DATA FOR PROCESSING:
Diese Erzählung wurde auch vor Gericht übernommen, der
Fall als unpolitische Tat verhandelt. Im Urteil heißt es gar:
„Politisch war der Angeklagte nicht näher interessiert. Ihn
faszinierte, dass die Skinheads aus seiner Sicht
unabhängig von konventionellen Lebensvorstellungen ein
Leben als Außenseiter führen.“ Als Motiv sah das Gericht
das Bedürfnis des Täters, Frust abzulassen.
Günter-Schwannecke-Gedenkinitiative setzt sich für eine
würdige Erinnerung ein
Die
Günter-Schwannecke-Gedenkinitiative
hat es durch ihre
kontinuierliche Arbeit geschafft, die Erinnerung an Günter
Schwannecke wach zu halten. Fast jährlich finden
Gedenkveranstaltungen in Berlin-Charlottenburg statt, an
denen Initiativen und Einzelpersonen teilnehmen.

---

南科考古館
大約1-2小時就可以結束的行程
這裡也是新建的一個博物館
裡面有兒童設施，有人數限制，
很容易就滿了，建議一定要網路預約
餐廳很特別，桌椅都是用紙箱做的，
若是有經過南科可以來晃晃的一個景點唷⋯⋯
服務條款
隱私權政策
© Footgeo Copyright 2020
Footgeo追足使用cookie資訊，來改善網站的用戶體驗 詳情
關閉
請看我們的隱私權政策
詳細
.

---

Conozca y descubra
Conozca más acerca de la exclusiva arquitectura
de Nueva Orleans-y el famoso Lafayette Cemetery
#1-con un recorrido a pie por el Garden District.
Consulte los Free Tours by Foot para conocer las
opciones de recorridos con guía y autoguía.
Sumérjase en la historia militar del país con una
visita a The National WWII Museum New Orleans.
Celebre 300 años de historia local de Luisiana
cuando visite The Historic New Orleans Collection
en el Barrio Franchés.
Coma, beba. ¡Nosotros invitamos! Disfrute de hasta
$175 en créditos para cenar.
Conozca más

TASK INSTRUCTIONS: In the listing above, count every line that contains "Orleans". Respond with the number alone.

TASK ANSWER: 3